SSD: Selain cara menjelaskan dengan, apa tadi pasir, adakah cara lain membantu transfer ilmu dengan lebih mudah?

TH: Ada. Ngiting. Lama prosesnya. Kalau itu kan ada di ragam tari Jawa, ya. Tari klasik, kengser. Itu penggambaran dari pasir di laut tadi, pasir pantai itu, wedhi kengser, nama gerak tarinya, ragam gerak kaki itu. Terus ada lagi, kalau Jawa itu nggak bisa pacak gulu, yang kaya gini itu pakai bola bekel atau bola kasti atau barang berbentuk bulat lainnya dilatihkan, ditempelkan di dinding gitu. Nanti kami disuruh mengikuti, bola itu jangan sampai jatuh, disuruh (me)nekan. Ditekan di dinding. Nah, itu untuk melatih kendor-kendornya leher. Terus itu latihan lagi. Terus yang berlatih tradisi, harus latihan sledet kalau tari Bali. Ada yang disuruh melihat air terjun yang begitu ribu-ribu-ribu. Jadi mata itu disuruh melihat tetesan air terjun itu. Ini juga cerita ya, karena itu juga ada sejarah dan ada orang-orang tradisi dulu, guru-guru saya juga kalau cerita begitu. Mata itu (menggerak-gerakan mata) bisa gini. Itu biasanya untuk tari Bali. Lalu ketika terang bulan di laut kan gerakannya air kena pantulan bulan itu, kan cahaya itu banyak banget to. Kalau kita berada di kapal malam hari, seperti itu. Tapi kalau kita sekarang melakukan itu, itu kalau orang nggak tahu kan, “wong edan kae (itu orang gila)”. Tapi ada benernya. Kalau untuk anak-anak penari-penari yang sekarang, mungkin ya, ngopo pakai latihan itu, orang praktik langsung aja bisa. Benar, saya akui anak-anak muda sekarang itu terampilnya cepat sekali. Daya tangkapnya itu cepat sekali, tapi, ya maaf, sedikit yang pakai ‘nyawa’, yang pakai rasa. Dia terampil lompat, jatuh, ‘set’, langsung begitu, langsung gini lagi. Sangat-sangat terampil sekali. Tapi kalau penari-penari dulu kalau udah bilang, “Kae ki nari opo senam, to? (Orang itu menari atau senam?). Akrobatik to?” Belum nari dia. Tapi orang sepintas gitu, “Wah, bagus banget ya.” Bagus karena dia bisa lompat setinggi itu, bisa jatuh langsung berdiri lagi. Tapi nggak ada nyawanya. Kurang ada nyawa. Terampil untuk hafalan itu cepat sekali. 

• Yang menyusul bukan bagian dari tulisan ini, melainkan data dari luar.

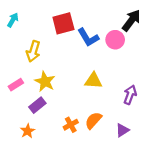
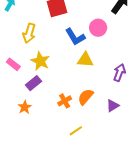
blue L-shape: (88, 37) -> (75, 37), moved
pink circle: (115, 40) -> (98, 28), moved
pink rectangle: (16, 85) -> (13, 64), turned 72

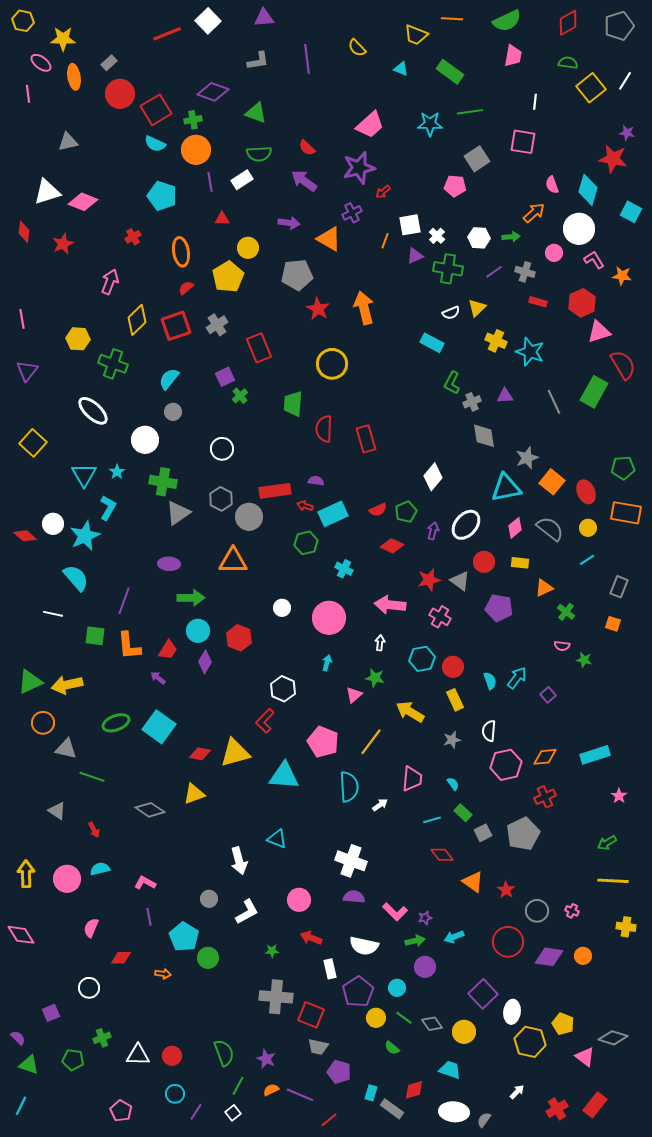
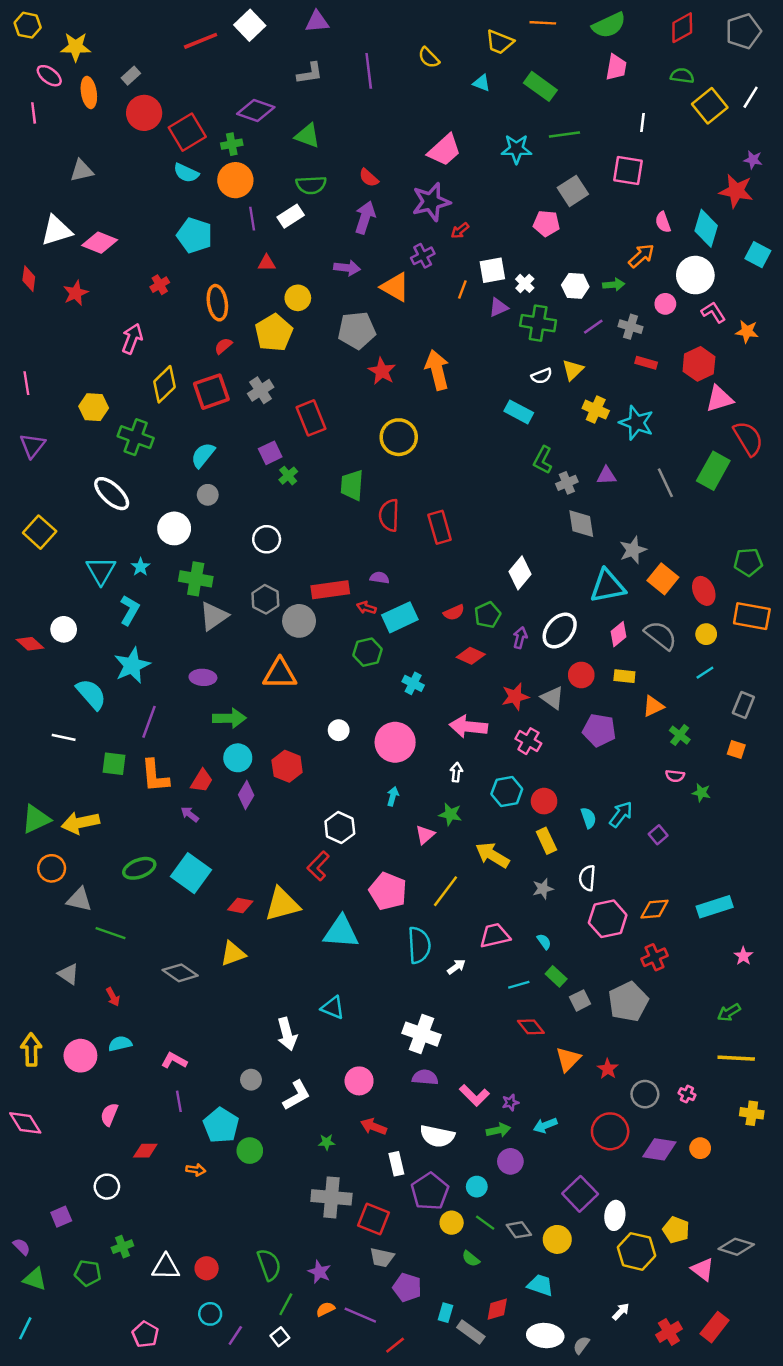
purple arrow: (304, 181) -> (365, 217), turned 72
cyan star: (85, 536) -> (132, 665), moved
pink trapezoid: (412, 779) -> (495, 936), turned -108
orange triangle: (473, 882) -> (568, 1059), turned 40

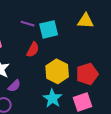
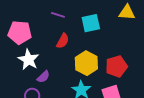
yellow triangle: (86, 21) -> (127, 12), moved
cyan square: (49, 29) -> (91, 23), moved

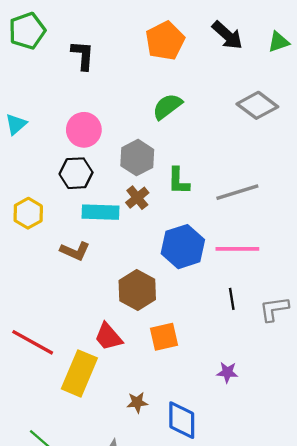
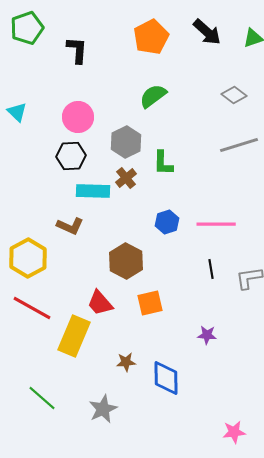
gray diamond: (257, 105) -> (234, 95), size x0.7
cyan triangle: (16, 124) -> (17, 112), turned -35
gray line: (237, 192) -> (239, 145), moved
yellow hexagon: (28, 213) -> (28, 258), moved, size x1.4
blue hexagon: (183, 247) -> (167, 222), size x0.6

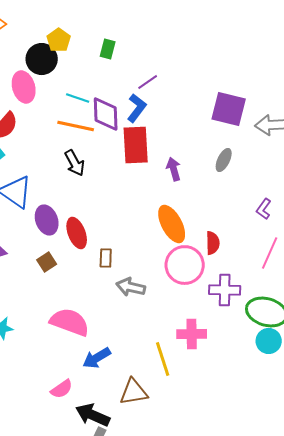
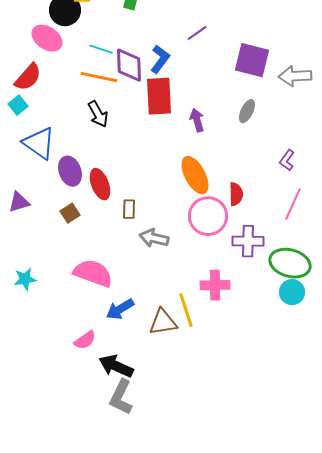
purple line: (148, 82) -> (197, 33), moved
pink ellipse: (24, 87) -> (47, 38), turned -40
brown triangle: (134, 392) -> (163, 322), moved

SSD: Apakah praktik belajar juga melibatkan kegiatan harian untuk melatih rasa, seperti menyapu dan lainnya?

TH: Oh, ada kalau dulu waktu saya masih nyantrik, ya. Ada. Selain kalau di sekolah atau di asrama kan piket ya. Nyapu, terus masak. Itu kalau nyapu udah biasa, udah pekerjaan cantrik-mentrik.

SSD: Bagaimana mengevaluasi praktik nyantrik, khususnya yang dilakukan Pak Bagong atau kakak-kakak pembina? Bagaimana mengukur sebuah karya tari; apakah didiskusikan bersama atau disampaikan oleh kakak pembina?

TH: Ya kalau itu biasanyas yang kerja di lapangan langsung, itu biasanya kalau sudah selesai habis di lapangan terus kita kumpul, evaluasinya ya hanya khusus garapan itu. Garapan yang besok akan dipentaskan. Eh, tadi tempat mas Hanung yang sana tadi kok kaya gimana ya, komposisinya kurang gini, gini, gini. Lha, ini mas Hanung harus gini, gini. Nah itu evaluasi secara langsung. Seperti yang ujung sana tadi itu, tempat Mbak Sri itu bagus beloknya, “seeett”, itu kok bisa ya? Delapan hitungan langsung jadi kaya gitu, yang ini kok tadi nggak jadi-jadi apa, rusak garisnya acak-acakan. Evaluasinya hanya sebatas itu. 

SSD: Kalau di akhir ada, Bu? Akhir setelah pentas, misalnya?

TH: Setelah pentas ya biasanya sudah semua lelah. Sukses! Show! Sudah. Ibaratnya itu makan nasi buang pincuk. Sudah selesai. Makan sega (nasi) kucing, itu. Selesai bungkusnya buang. Karena setelah berkarya langsung selesai. Makan nasi buang pincuk. Makan sega kucing itu selesai, bungkusnya lalu dibuang.